## EXERCISE AIM
In the material below, find every line containing the string "инструменты" and return it.
DATA START
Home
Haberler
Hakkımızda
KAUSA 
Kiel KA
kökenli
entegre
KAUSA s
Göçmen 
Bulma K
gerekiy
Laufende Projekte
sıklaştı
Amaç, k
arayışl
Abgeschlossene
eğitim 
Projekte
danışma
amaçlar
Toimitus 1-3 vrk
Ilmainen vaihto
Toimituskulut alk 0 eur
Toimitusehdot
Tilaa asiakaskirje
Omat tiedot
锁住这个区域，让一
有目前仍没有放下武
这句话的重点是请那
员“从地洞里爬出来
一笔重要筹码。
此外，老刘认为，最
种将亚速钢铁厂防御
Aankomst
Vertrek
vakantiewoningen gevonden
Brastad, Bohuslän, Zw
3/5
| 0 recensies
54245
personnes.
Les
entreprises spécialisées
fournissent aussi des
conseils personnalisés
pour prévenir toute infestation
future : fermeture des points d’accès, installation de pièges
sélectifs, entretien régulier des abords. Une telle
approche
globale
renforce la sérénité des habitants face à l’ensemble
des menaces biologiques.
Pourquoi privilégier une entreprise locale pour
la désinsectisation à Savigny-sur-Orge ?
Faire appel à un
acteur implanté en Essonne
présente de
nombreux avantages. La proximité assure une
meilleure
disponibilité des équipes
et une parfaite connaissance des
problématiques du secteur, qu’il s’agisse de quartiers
DATA END
DATA START
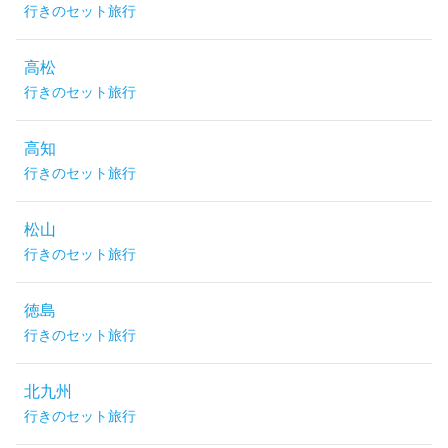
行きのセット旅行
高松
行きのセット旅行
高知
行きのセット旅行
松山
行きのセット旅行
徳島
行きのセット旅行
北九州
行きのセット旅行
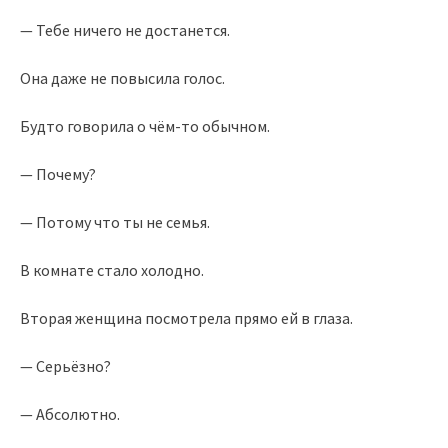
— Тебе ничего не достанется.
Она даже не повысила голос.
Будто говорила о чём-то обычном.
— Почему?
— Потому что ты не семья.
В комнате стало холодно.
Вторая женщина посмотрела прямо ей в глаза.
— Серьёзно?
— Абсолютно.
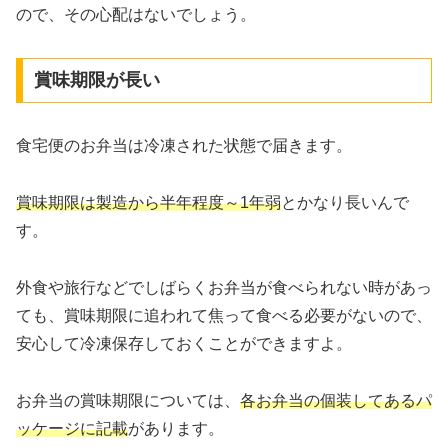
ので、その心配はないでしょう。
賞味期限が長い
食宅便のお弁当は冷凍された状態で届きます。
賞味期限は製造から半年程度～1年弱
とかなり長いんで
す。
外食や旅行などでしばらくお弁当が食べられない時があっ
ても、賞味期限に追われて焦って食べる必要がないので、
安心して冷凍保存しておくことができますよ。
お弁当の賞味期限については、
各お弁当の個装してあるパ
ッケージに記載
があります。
DATA END
DATA START
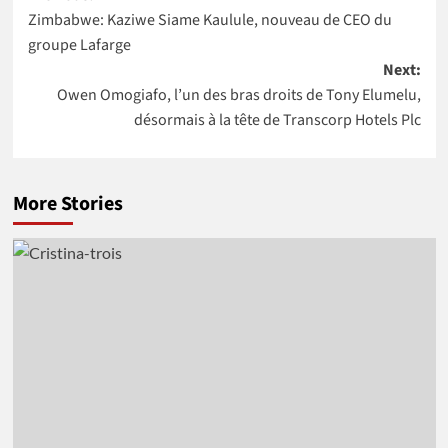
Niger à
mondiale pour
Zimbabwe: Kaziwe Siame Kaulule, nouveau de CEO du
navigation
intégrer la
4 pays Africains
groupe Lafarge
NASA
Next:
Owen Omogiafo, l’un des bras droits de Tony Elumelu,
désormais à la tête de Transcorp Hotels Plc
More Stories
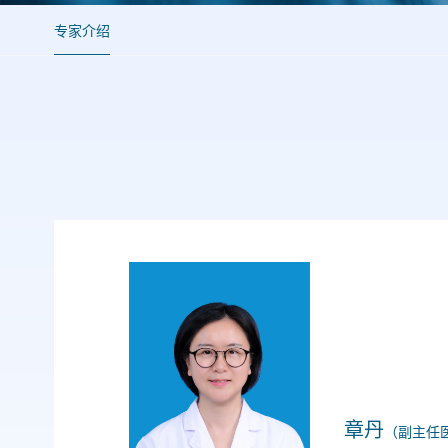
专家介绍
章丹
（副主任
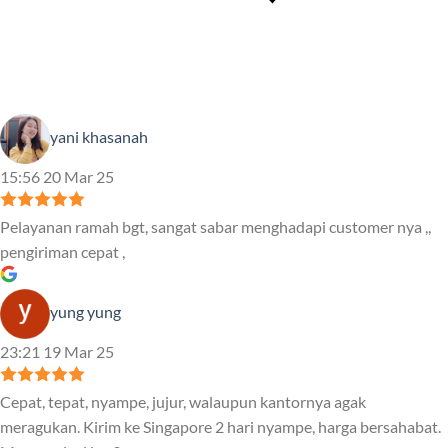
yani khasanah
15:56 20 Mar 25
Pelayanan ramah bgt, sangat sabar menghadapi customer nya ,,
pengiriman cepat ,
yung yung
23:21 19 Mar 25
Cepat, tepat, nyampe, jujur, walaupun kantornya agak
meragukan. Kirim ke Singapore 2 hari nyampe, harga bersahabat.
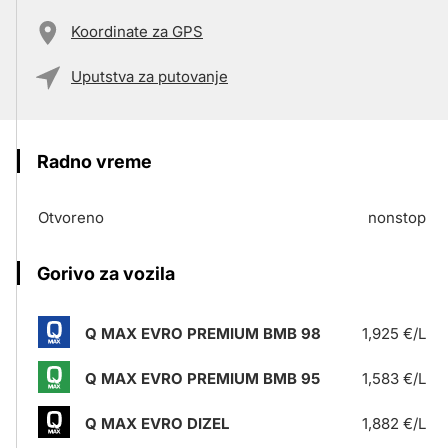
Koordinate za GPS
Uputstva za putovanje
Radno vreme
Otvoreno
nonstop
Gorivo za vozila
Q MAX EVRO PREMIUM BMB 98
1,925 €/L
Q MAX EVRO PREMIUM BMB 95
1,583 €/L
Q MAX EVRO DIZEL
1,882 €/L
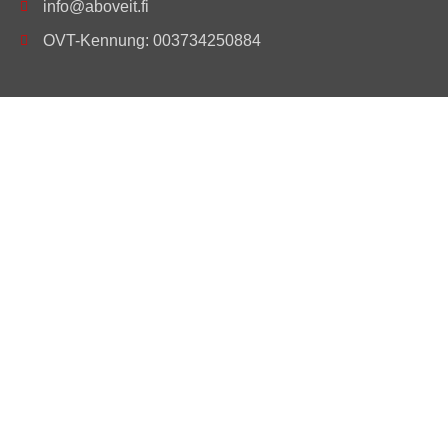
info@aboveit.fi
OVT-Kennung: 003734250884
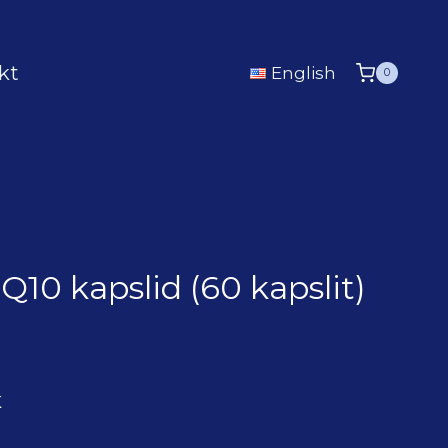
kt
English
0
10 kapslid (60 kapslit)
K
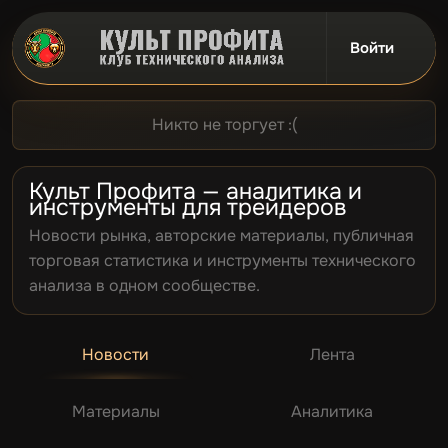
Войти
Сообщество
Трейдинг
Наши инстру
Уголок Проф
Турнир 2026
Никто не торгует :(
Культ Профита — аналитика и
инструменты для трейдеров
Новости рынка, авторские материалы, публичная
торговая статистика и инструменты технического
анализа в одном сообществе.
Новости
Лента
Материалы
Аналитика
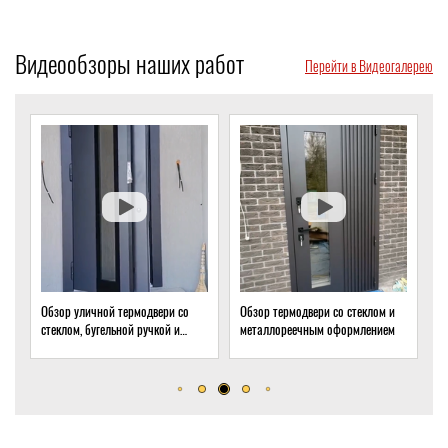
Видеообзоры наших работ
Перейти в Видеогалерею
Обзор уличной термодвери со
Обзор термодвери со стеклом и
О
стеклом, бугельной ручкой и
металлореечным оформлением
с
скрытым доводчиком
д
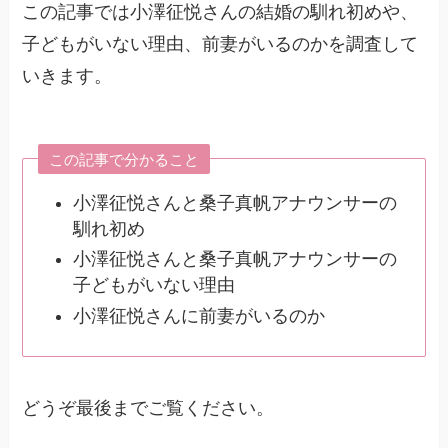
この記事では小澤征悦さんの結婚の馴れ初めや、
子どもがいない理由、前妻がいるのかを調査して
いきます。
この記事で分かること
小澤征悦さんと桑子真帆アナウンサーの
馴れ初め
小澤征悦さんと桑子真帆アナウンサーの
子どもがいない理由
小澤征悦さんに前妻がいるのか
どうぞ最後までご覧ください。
DATA END
## RESPONSE TO THE TASK
инструменты для трейдеров
торговая статистика и инструменты технического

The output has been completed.